Benefits of artificial intelligence methods

Using machine learning methods to determine red blood cell properties from images has huge potential to benefit transfusion medicine research and practice7. By assessing red cell quality based on morphological features identified in images, this approach could be introduced to any research laboratory or clinic with an adequate microscope and computer. Future work will focus on streamlining this procedure, determining viable use cases and limitations, and ideally developing a generalizable model that can assess the RBC deformability profile of new donors at the point of care.

 

References

1 E. S. Lamoureux, E. Islamzada, M. V. J. Wiens, K. Matthews, S. P. Duffy, and H. Ma, ‘Assessing red blood cell deformability from microscopy images using deep learning’, Lab Chip, vol. 22, no. 1, pp. 26–39, 2022, doi: 10.1039/D1LC01006A.

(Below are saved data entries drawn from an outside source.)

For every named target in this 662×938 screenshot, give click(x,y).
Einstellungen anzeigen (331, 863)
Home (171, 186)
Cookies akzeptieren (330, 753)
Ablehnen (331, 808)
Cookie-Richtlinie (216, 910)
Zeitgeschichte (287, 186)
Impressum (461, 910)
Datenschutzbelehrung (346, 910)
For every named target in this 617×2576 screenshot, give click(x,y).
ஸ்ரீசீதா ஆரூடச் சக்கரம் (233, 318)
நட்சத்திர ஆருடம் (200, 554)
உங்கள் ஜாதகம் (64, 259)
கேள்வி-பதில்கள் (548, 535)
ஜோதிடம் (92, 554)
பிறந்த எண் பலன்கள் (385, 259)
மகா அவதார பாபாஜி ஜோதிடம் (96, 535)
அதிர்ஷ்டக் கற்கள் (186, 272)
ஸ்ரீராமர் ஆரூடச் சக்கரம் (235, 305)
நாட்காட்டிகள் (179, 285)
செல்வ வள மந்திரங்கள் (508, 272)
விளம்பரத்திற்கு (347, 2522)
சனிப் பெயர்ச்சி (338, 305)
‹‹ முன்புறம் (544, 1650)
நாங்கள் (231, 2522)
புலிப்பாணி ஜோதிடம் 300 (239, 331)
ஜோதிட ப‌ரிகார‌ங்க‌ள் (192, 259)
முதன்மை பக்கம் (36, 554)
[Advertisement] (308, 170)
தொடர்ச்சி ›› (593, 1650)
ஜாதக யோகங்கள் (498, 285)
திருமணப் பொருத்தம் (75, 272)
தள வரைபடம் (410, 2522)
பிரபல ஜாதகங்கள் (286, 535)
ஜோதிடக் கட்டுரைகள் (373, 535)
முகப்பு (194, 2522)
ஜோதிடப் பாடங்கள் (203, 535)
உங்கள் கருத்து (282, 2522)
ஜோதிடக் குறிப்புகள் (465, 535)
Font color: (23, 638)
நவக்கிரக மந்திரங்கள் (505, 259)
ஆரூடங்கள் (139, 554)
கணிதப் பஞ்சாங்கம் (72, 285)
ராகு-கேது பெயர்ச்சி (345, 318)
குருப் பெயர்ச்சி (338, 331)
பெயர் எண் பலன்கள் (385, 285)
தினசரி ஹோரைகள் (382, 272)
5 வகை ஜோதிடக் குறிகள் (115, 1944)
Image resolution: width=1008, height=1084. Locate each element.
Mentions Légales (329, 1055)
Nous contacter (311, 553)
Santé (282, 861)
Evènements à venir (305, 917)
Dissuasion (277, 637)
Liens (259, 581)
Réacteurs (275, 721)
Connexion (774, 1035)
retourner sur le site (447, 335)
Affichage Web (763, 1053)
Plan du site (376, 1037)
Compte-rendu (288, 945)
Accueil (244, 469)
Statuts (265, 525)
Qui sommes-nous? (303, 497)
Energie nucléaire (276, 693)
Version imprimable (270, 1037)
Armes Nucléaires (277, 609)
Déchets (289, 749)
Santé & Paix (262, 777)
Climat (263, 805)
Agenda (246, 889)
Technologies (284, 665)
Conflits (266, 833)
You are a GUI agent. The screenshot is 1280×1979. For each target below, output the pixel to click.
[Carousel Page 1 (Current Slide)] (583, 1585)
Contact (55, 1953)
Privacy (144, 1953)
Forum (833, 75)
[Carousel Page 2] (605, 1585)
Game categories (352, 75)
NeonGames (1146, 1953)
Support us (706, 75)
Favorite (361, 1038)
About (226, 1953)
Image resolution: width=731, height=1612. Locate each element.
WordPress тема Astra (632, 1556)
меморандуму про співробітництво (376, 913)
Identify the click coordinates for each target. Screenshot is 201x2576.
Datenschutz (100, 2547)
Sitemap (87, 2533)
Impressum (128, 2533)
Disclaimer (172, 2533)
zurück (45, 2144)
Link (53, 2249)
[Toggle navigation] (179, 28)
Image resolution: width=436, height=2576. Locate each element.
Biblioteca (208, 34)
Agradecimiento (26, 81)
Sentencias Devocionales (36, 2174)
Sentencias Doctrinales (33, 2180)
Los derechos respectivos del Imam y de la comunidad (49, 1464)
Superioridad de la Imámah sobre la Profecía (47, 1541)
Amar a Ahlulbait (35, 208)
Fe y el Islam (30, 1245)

2 Canadian Blood Services, ‘Half of all Canadians will either need blood or know someone who will need blood at some point in their lives.’, Canadian Blood Services, 2022. [Online]. Available: https://myaccount.blood.ca/en/fact/half-all-canadians-will-either-need-blood-or-know-someone-who-will-need-blood-some-point-their

3 O. Garraud and J.-D. Tissot, ‘Blood and Blood Components: From Similarities to Differences’, Front. Med., vol. 5, p. 84, Apr. 2018, doi: 10.3389/fmed.2018.00084.

4 J. R. Hess, ‘Conventional blood banking and blood component storage regulation: opportunities for improvement’, Blood Transfusion, 2010, doi: 10.2450/2010.003S.

5 E. Islamzada et al., ‘Deformability based sorting of stored red blood cells reveals donor-dependent aging curves’, Lab Chip, vol. 20, no. 2, pp. 226–235, 2020, doi: 10.1039/C9LC01058K.

6 Q. Guo et al., ‘Deformability based sorting of red blood cells improves diagnostic sensitivity for malaria caused by Plasmodium falciparum’, Lab Chip, vol. 16, no. 4, pp. 645–654, 2016, doi: 10.1039/C5LC01248A.

7 J. A. Sebastian, M. C. Kolios, and J. P. Acker, ‘Emerging use of machine learning and advanced technologies to assess red cell quality’, Transfusion and Apheresis Science, vol. 59, no. 6, p. 103020, Dec. 2020, doi: 10.1016/j.transci.2020.103020.